The last Social Worker to visit had sported an Aldermaston CND badge on his lapel and an air of indifference that Ambrose took to be a sign that now was not the time to raise the topic of his hip vis-a-vis the six flights of rickety stairs. So he would soldier on and thank heaven that there was always Sunday and Johnny.

Ambrose considered his “friendship” with Johnny the junkie, and with a sigh, concluded that their relationship was akin to those between tiny birds who peck morsels from large carnivores.

Johnny was a teenage runaway who, not yet passed puberty and well short of 5ft tall, weighed in at 82lbs .The transaction was simple. On Sunday, he would cook a dinner for them both in exchange Johnny would help Ambrose into the bath and bathe him.

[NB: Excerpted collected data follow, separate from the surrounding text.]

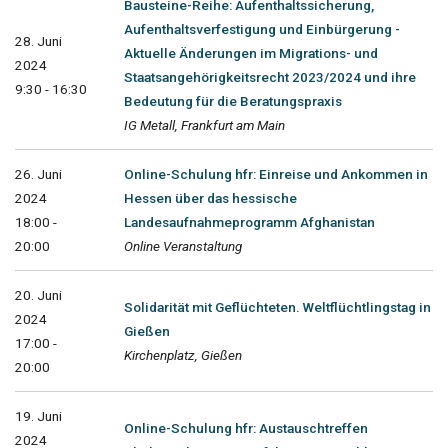
Bausteine-Reihe: Aufenthaltssicherung,
Aufenthaltsverfestigung und Einbürgerung -
28. Juni
Aktuelle Änderungen im Migrations- und
2024
Staatsangehörigkeitsrecht 2023/2024 und ihre
9:30 - 16:30
Bedeutung für die Beratungspraxis
IG Metall, Frankfurt am Main
26. Juni
Online-Schulung hfr: Einreise und Ankommen in
2024
Hessen über das hessische
18:00 -
Landesaufnahmeprogramm Afghanistan
20:00
Online Veranstaltung
20. Juni
Solidarität mit Geflüchteten. Weltflüchtlingstag in
2024
Gießen
17:00 -
Kirchenplatz, Gießen
20:00
19. Juni
Online-Schulung hfr: Austauschtreffen
2024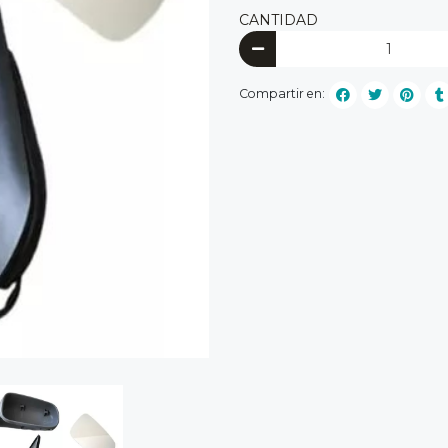
CANTIDAD
Compartir en: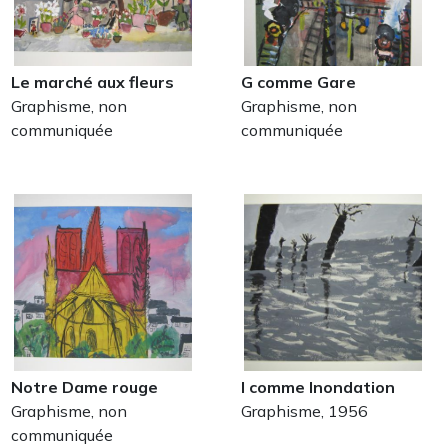
Le marché aux fleurs
G comme Gare
Graphisme, non
Graphisme, non
communiquée
communiquée
Notre Dame rouge
I comme Inondation
Graphisme, non
Graphisme, 1956
communiquée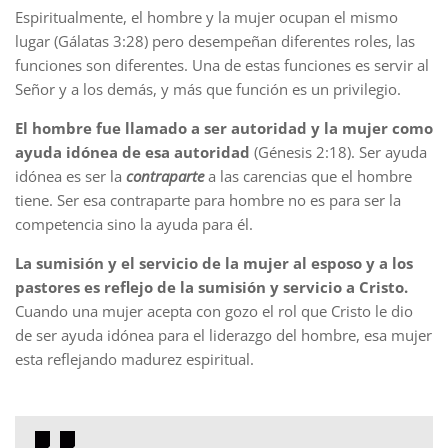
Espiritualmente, el hombre y la mujer ocupan el mismo
lugar (Gálatas 3:28) pero desempeñan diferentes roles, las
funciones son diferentes. Una de estas funciones es servir al
Señor y a los demás, y más que función es un privilegio.
El hombre fue llamado a ser autoridad y la mujer como
ayuda idónea de esa autoridad
(Génesis 2:18). Ser ayuda
idónea es ser la
contraparte
a las carencias que el hombre
tiene. Ser esa contraparte para hombre no es para ser la
competencia sino la ayuda para él.
La sumisión y el servicio de la mujer al esposo y a los
pastores es reflejo de la sumisión y servicio a Cristo.
Cuando una mujer acepta con gozo el rol que Cristo le dio
de ser ayuda idónea para el liderazgo del hombre, esa mujer
esta reflejando madurez espiritual.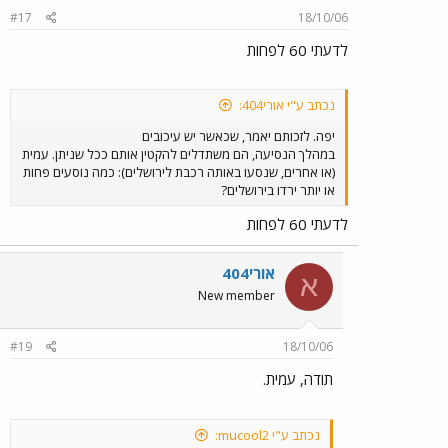
#17
18/10/06
לדעתי 60 לפחות
נכתב ע"י אורי404:
יפה. לזכותם יאמר, שכאשר יש עיכובים
במהלך הנסיעה, הם משתדלים להקטין אותם ככל שניתן. עמית
(או אחרים, שנסעו באותה רכבת לירושלים): כמה נוסעים פחות
או יותר ירדו בירושלים?
לדעתי 60 לפחות
אורי404
א
New member
#19
18/10/06
תודה, עמית.
נכתב ע"י mucool2: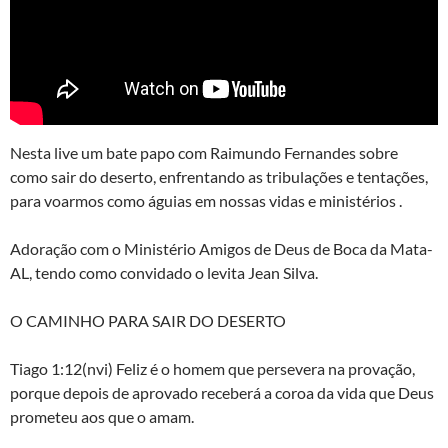
Nesta live um bate papo com Raimundo Fernandes sobre
como sair do deserto, enfrentando as tribulações e tentações,
para voarmos como águias em nossas vidas e ministérios .
Adoração com o Ministério Amigos de Deus de Boca da Mata-
AL, tendo como convidado o levita Jean Silva.
O CAMINHO PARA SAIR DO DESERTO
Tiago 1:12(nvi) Feliz é o homem que persevera na provação,
porque depois de aprovado receberá a coroa da vida que Deus
prometeu aos que o amam.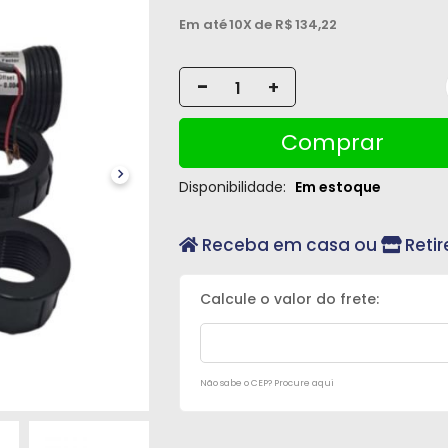
Em até
10X
de R$
134,22
-
+
Comprar
Disponibilidade:
Em estoque
Receba em casa ou
Retir
Não sabe o CEP? Procure aqui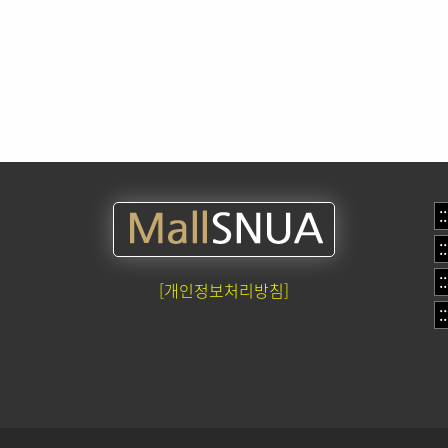
[개인정보처리방침]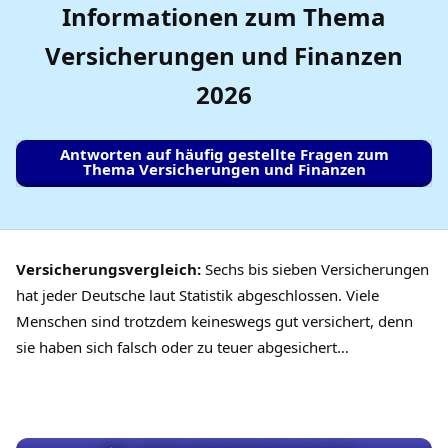
Informationen zum Thema
Versicherungen und Finanzen
2026
Antworten auf häufig gestellte Fragen zum
Thema Versicherungen und Finanzen
Versicherungsvergleich:
Sechs bis sieben Versicherungen
hat jeder Deutsche laut Statistik abgeschlossen. Viele
Menschen sind trotzdem keineswegs gut versichert, denn
sie haben sich falsch oder zu teuer abgesichert…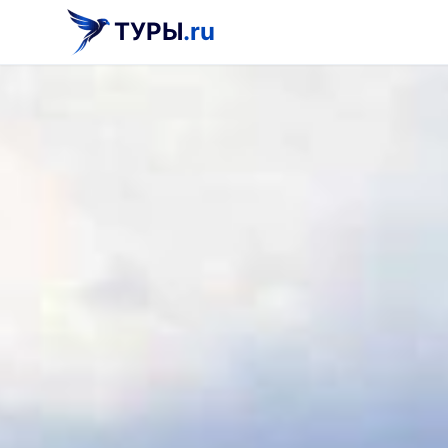
ТУРЫ
.ru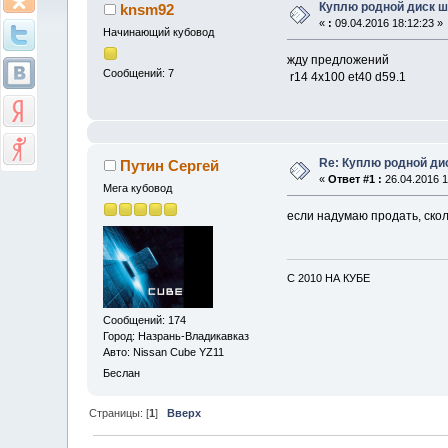
Куплю родной диск 
knsm92
«
:
09.04.2016 18:12:23 »
Начинающий кубовод
жду предложений
Сообщений: 7
r14 4x100 et40 d59.1
Re: Куплю родной ди
Путин Сергей
«
Ответ #1 :
26.04.2016 1
Мега кубовод
если надумаю продать, ско
С 2010 НА КУБЕ
Сообщений: 174
Город: Назрань-Владикавказ
Авто: Nissan Cube YZ11
Беслан
Страницы: [
1
]
Вверх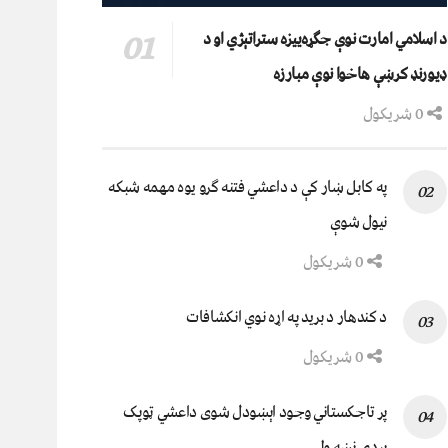
د اسلامي امارت نوې جګړه‌ییزه ستراتېژي او د
ډیورنډ کرښې هاخوا نوې مبارزه
0 شریکول
په کابل ښار کې د داعشي فتنه ګرو يوه مهمه شبکه
نيول شوې
0 شریکول
د کندهار د برید په اړه نوي انکشافات
0 شریکول
پر تاجکستاني وجود اېښودل شوی داعشي ټوپک
پردۍ نښه ولي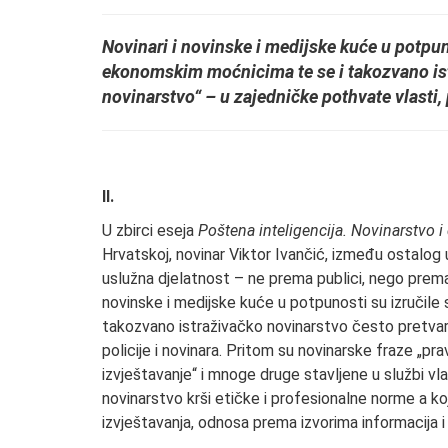
Novinari i novinske i medijske kuće u potpun
ekonomskim moćnicima te se i takozvano ist
novinarstvo“ – u zajedničke pothvate vlasti, 
II.
U zbirci eseja
Poštena inteligencija. Novinarstvo i
Hrvatskoj, novinar Viktor Ivančić, između ostalog 
uslužna djelatnost – ne prema publici, nego prema o
novinske i medijske kuće u potpunosti su izručile
takozvano istraživačko novinarstvo često pretvara
policije i novinara. Pritom su novinarske fraze „pra
izvještavanje“ i mnoge druge stavljene u službi vlas
novinarstvo krši etičke i profesionalne norme a 
izvještavanja, odnosa prema izvorima informacija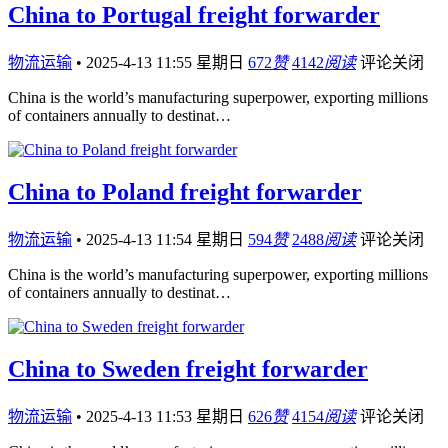
China to Portugal freight forwarder
物流运输
•
2025-4-13 11:55 星期日
672
赞
4142
阅读
评论关闭
China is the world’s manufacturing superpower, exporting millions
of containers annually to destinat…
China to Poland freight forwarder
物流运输
•
2025-4-13 11:54 星期日
594
赞
2488
阅读
评论关闭
China is the world’s manufacturing superpower, exporting millions
of containers annually to destinat…
China to Sweden freight forwarder
物流运输
•
2025-4-13 11:53 星期日
626
赞
4154
阅读
评论关闭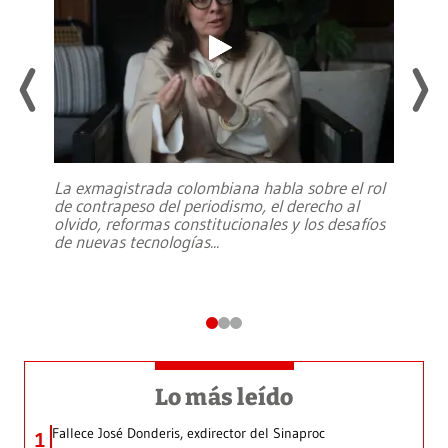
La exmagistrada colombiana habla sobre el rol
de contrapeso del periodismo, el derecho al
olvido, reformas constitucionales y los desafíos
de nuevas tecnologías
...
Lo más leído
Fallece José Donderis, exdirector del Sinaproc
1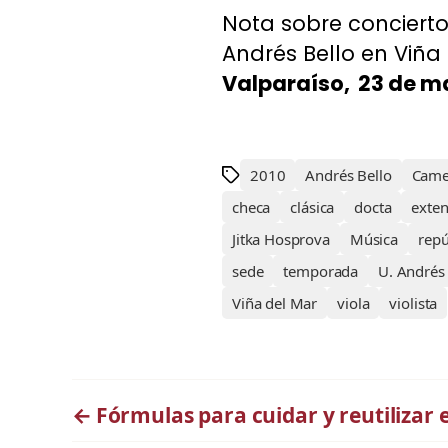
Nota sobre conciert
Andrés Bello en Viña 
Valparaíso, 23 de m
2010
Andrés Bello
Came
checa
clásica
docta
exten
Jitka Hosprova
Música
repú
sede
temporada
U. Andrés 
Viña del Mar
viola
violista
←
Fórmulas para cuidar y reutilizar 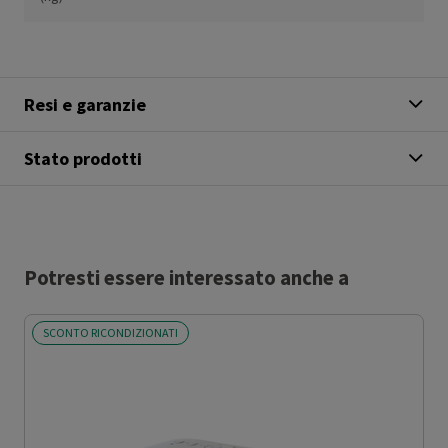
Resi e garanzie
Stato prodotti
Potresti essere interessato anche a
SCONTO RICONDIZIONATI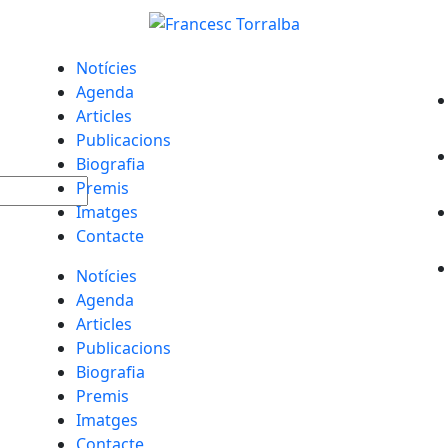
Notícies
Agenda
Articles
Publicacions
Biografia
Premis
Imatges
Contacte
Notícies
Agenda
Articles
Publicacions
Biografia
Premis
Imatges
Contacte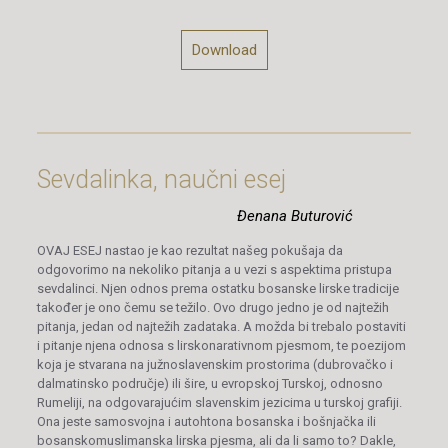
Download
Sevdalinka, naučni esej
Đenana Buturović
OVAJ ESEJ nastao je kao rezultat našeg pokušaja da
odgovorimo na nekoliko pitanja a u vezi s aspektima pristupa
sevdalinci. Njen odnos prema ostatku bosanske lirske tradicije
također je ono čemu se težilo. Ovo drugo jedno je od najtežih
pitanja, jedan od najtežih zadataka. A možda bi trebalo postaviti
i pitanje njena odnosa s lirskonarativnom pjesmom, te poezijom
koja je stvarana na južnoslavenskim prostorima (dubrovačko i
dalmatinsko područje) ili šire, u evropskoj Turskoj, odnosno
Rumeliji, na odgovarajućim slavenskim jezicima u turskoj grafiji.
Ona jeste samosvojna i autohtona bosanska i bošnjačka ili
bosanskomuslimanska lirska pjesma, ali da li samo to? Dakle,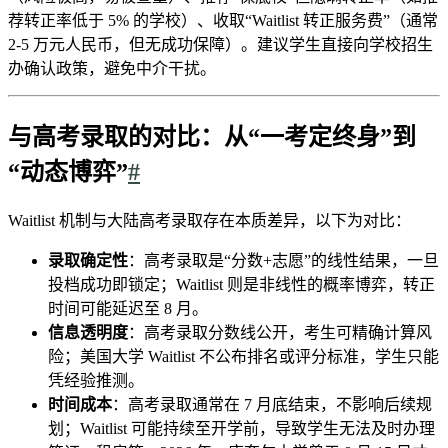
荐转正率低于 5% 的学校）、收取“Waitlist 转正服务费”（通常
2-5 万元人民币，但无成功保障）。建议学生直接向学校招生
办确认政策，避免中介干扰。
与高考录取的对比：从“一考定终身”到
“动态博弈”
#
Waitlist 机制与大陆高考录取存在本质差异，以下为对比：
录取确定性
：高考录取是“分数+志愿”的线性结果，一旦
投档成功即锁定；Waitlist 则是非线性的概率博弈，转正
时间可能延迟至 8 月。
信息透明度
：高考录取分数线公开，考生可精确计算风
险；美国大学 Waitlist 不公布排名或评分标准，学生只能
凭经验推测。
时间成本
：高考录取通常在 7 月底结束，不影响后续规
划；Waitlist 可能持续至开学前，导致学生无法及时办理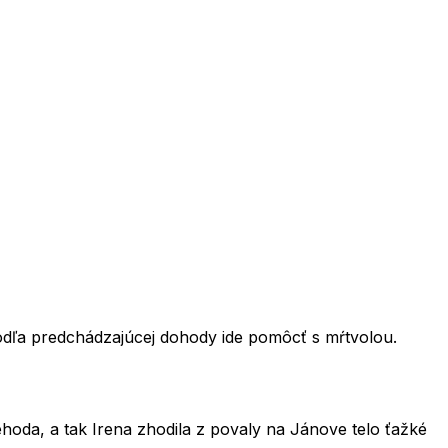
podľa predchádzajúcej dohody ide pomôcť s mŕtvolou.
oda, a tak Irena zhodila z povaly na Jánove telo ťažké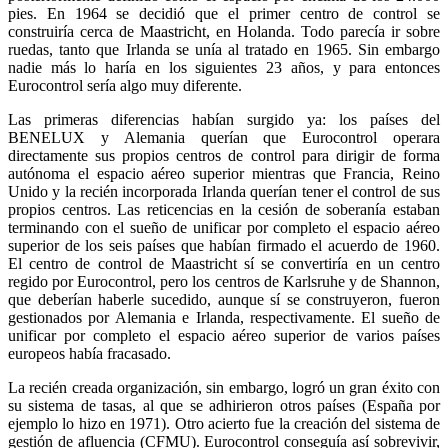
pies. En 1964 se decidió que el primer centro de control se
construiría cerca de Maastricht, en Holanda. Todo parecía ir sobre
ruedas, tanto que Irlanda se unía al tratado en 1965. Sin embargo
nadie más lo haría en los siguientes 23 años, y para entonces
Eurocontrol sería algo muy diferente.
Las primeras diferencias habían surgido ya: los países del
BENELUX y Alemania querían que Eurocontrol operara
directamente sus propios centros de control para dirigir de forma
autónoma el espacio aéreo superior mientras que Francia, Reino
Unido y la recién incorporada Irlanda querían tener el control de sus
propios centros. Las reticencias en la cesión de soberanía estaban
terminando con el sueño de unificar por completo el espacio aéreo
superior de los seis países que habían firmado el acuerdo de 1960.
El centro de control de Maastricht sí se convertiría en un centro
regido por Eurocontrol, pero los centros de Karlsruhe y de Shannon,
que deberían haberle sucedido, aunque sí se construyeron, fueron
gestionados por Alemania e Irlanda, respectivamente. El sueño de
unificar por completo el espacio aéreo superior de varios países
europeos había fracasado.
La recién creada organización, sin embargo, logró un gran éxito con
su sistema de tasas, al que se adhirieron otros países (España por
ejemplo lo hizo en 1971). Otro acierto fue la creación del sistema de
gestión de afluencia (CFMU). Eurocontrol conseguía así sobrevivir,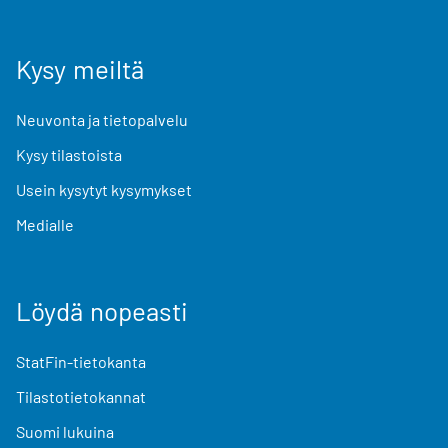
Kysy meiltä
Neuvonta ja tietopalvelu
Kysy tilastoista
Usein kysytyt kysymykset
Medialle
Löydä nopeasti
StatFin-tietokanta
Tilastotietokannat
Suomi lukuina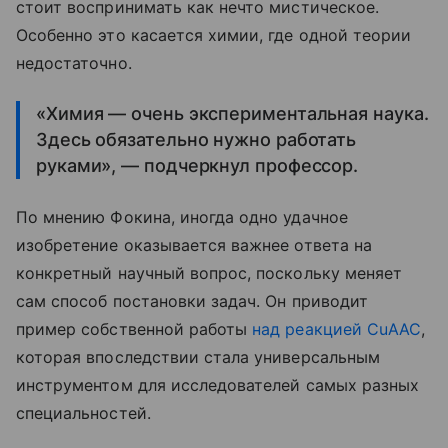
стоит воспринимать как нечто мистическое.
Особенно это касается химии, где одной теории
недостаточно.
«Химия — очень экспериментальная наука.
Здесь обязательно нужно работать
руками», — подчеркнул профессор.
По мнению Фокина, иногда одно удачное
изобретение оказывается важнее ответа на
конкретный научный вопрос, поскольку меняет
сам способ постановки задач. Он приводит
пример собственной работы
над реакцией CuAAC
,
которая впоследствии стала универсальным
инструментом для исследователей самых разных
специальностей.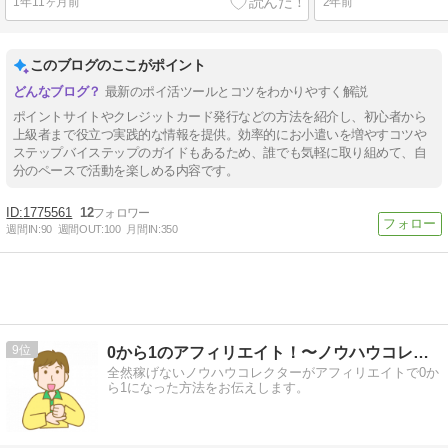
1年11ヶ月前
2年前
このブログのここがポイント
最新のポイ活ツールとコツをわかりやすく解説
ポイントサイトやクレジットカード発行などの方法を紹介し、初心者から
上級者まで役立つ実践的な情報を提供。効率的にお小遣いを増やすコツや
ステップバイステップのガイドもあるため、誰でも気軽に取り組めて、自
分のペースで活動を楽しめる内容です。
1775561
12
週間IN:
90
週間OUT:
100
月間IN:
350
9
0から1のアフィリエイト！〜ノウハウコレクター脱出〜
全然稼げないノウハウコレクターがアフィリエイトで0か
ら1になった方法をお伝えします。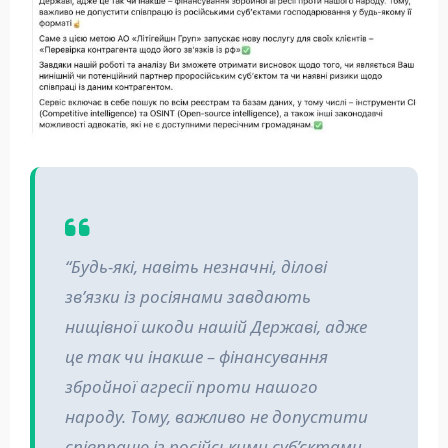
“Будь-які, навіть незначні, ділові
зв’язки із росіянами завдають
нищівної шкоди нашій Державі, адже
це так чи інакше – фінансування
збройної агресії проти нашого
народу. Тому, важливо не допустити
співпрацю із російськими суб’єктами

There had been a time when the indignity was real but now he would lay awake listening to the late night sound of Soho drift up to his rooms where red and blue neon light danced on his ceiling and imagine he could feel those young hands run over his cold loose skin. When he closed his eyes he could see the young junkie, stripped to the waist, soap and sponge in his hands, at the foot of his bed ...he ached for the boy’s sensitive touch. Those magical fingertips, those taut sinews, and hairless torso seemed so wonderfully innocent and pure to Ambrose but he hated the purple and yellow bruises that waxed and waned on the boy’s arms  with each successive visit.

Once he’d watched as Johnny banged at his vein demanding it rise for his spike... but as the first deep red cloud bloodied the fix Ambrose shut his eyes tight and felt the cold air of Northern France on his face... his ears flooded with screams and explosions as his brothers lay around him, their blood seeping into the brown ankle deep mud in long river-like branches.

Johnny didn’t understand why Ambrose cried but thought it must be memories or stuff that old people think about?

Some times, as the rush cascaded through his soul, he found himself crying too but didn’t know why... only that it felt warm and when it stopped he had a feeling for the old geezer that he couldn’t quite put his finger on, which would lead to him hugging the old fool and would only then break down and rage about things long locked away... then Ambrose would stroke the boy’s hair “teens are a bad time for men” he’d say while wishing he too was blessed with failing memory.

Forty-five years later someone said a simple word that flicked a light switch in a tiny garret room in Soho and Johnny got a tiny sliver of his memory back, picked up his pen lest he should ever lose his old friend again.